Of course, everyone is going to open their crazy box every now and then. Even your kids have OFI moments. Allow them room for error. Give them room to behave like the beautifully flawed humans that they are, but teach them how to use that experience to prepare themselves to react better in the future. You don’t have to excuse their behavior, but do let them know that it’s okay to feel whatever they feel; it’s how they react, it’s how they use that emotion that matters. Teach them to use every mistake as a learning opportunity so they can continually grow. If it takes a little more understanding and explanation on your part, so be it.

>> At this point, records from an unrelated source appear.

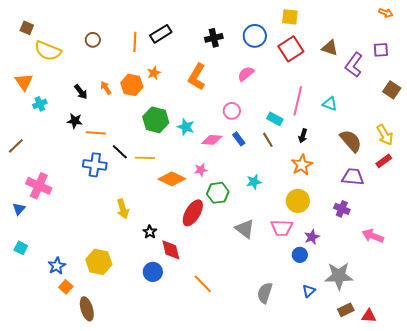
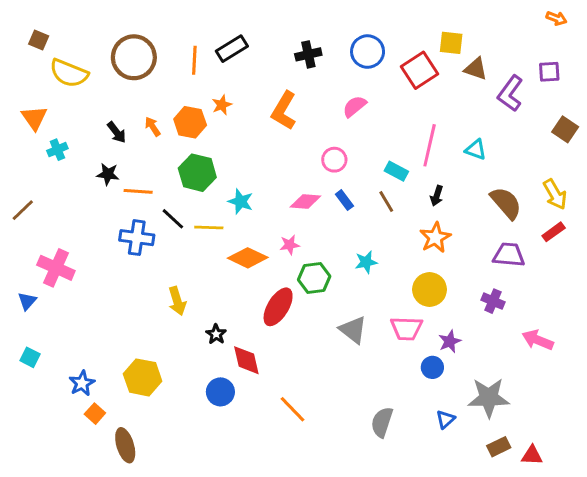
yellow square: (290, 17) -> (451, 43), moved
brown circle: (93, 40) -> (134, 57), size x2.0
green hexagon: (156, 120) -> (197, 173), moved
cyan star: (186, 127) -> (241, 202), moved

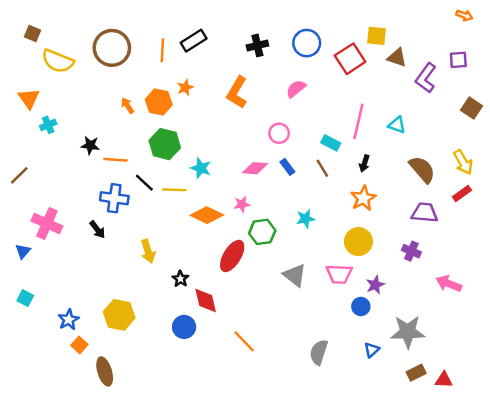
black arrow: (117, 132) -> (97, 230), moved

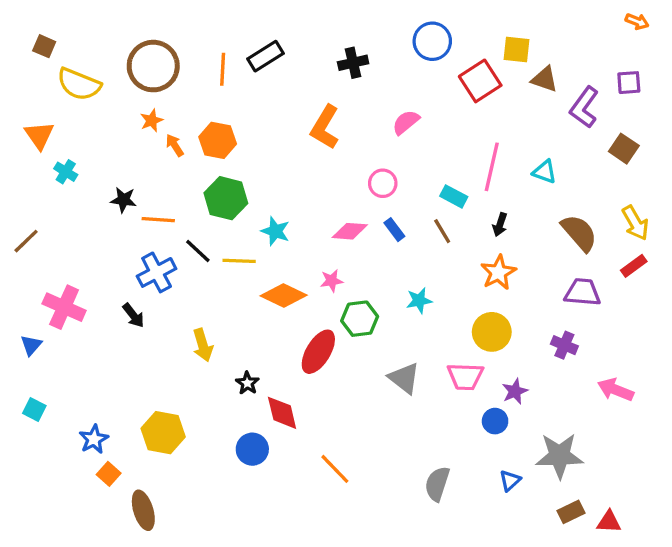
blue circle: (307, 43) -> (432, 41), moved
orange star: (185, 88) -> (152, 121), moved
brown square: (471, 108) -> (624, 149), moved
cyan cross: (48, 125) -> (66, 172), turned -35
blue cross: (114, 198) -> (157, 272), turned -36

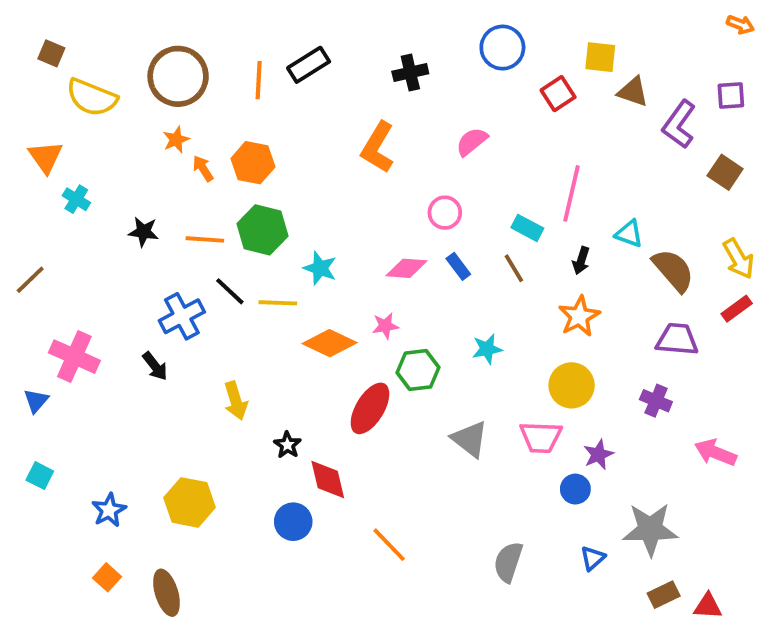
red square: (480, 81) -> (558, 94), size x0.7
cyan triangle: (545, 172) -> (629, 234), moved
orange line: (158, 220) -> (205, 239), moved
orange square: (109, 474) -> (107, 577), moved

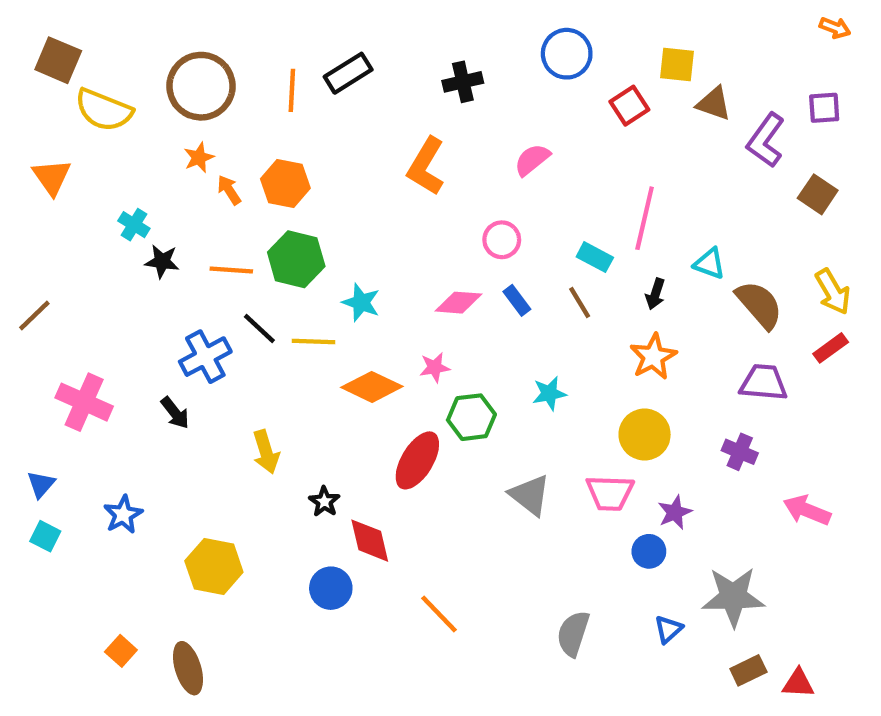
brown square: (51, 53) -> (58, 60), size x1.5
cyan cross: (76, 199) -> (134, 225), moved
blue triangle: (36, 401) -> (41, 484), moved
blue star: (109, 510) -> (123, 515), moved

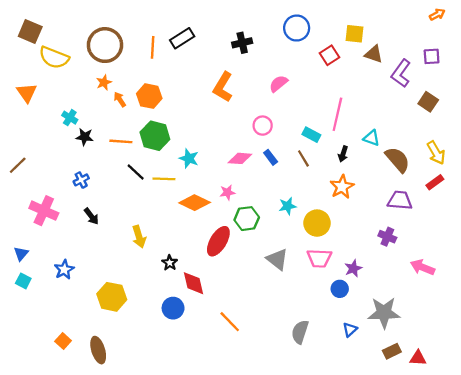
orange arrow: (835, 28) -> (437, 14), turned -49
blue cross: (205, 357) -> (81, 180), moved, size x0.6
yellow circle: (645, 435) -> (317, 223), moved

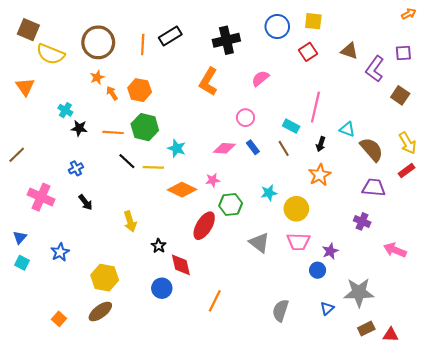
yellow square: (354, 34) -> (313, 21), moved
black cross: (242, 43) -> (226, 40), size x1.4
orange line: (230, 322) -> (215, 301), turned 70
brown ellipse: (98, 350) -> (100, 311), moved, turned 70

More than anything, though, remember to model it for them. Apologize to them when you have an OFI moment and forgive yourself for not being perfect, let them see you not repeating the same mistakes in the future. Let them see you changing and even if they don’t change, your understanding of and respect for each other will, and that will cause your relationship to blossom. 🙂


 

Have you had any moments where you’ve simply reworded something to get a better result? Are there moments you can remember where a simple change of verbiage or attitude would have changed the outcome of a situation or prevented an argument? Do you have questions about how you can better manipulate your children use your words & attitude to get the result you want? I may be able to help you with your manipulation wording, which will in turn help me with mine. It’s really hard to remember to implement some of these things when you’re smack in the middle of a real-life, stressful, tear-your-hair-out, F***-it-all moment, but the more we think about and prepare ourselves for these things the more chances we have of remembering them when we find ourselves in a situation where we might need to use it. So, go ahead…*therapy voice* what’s on your mind?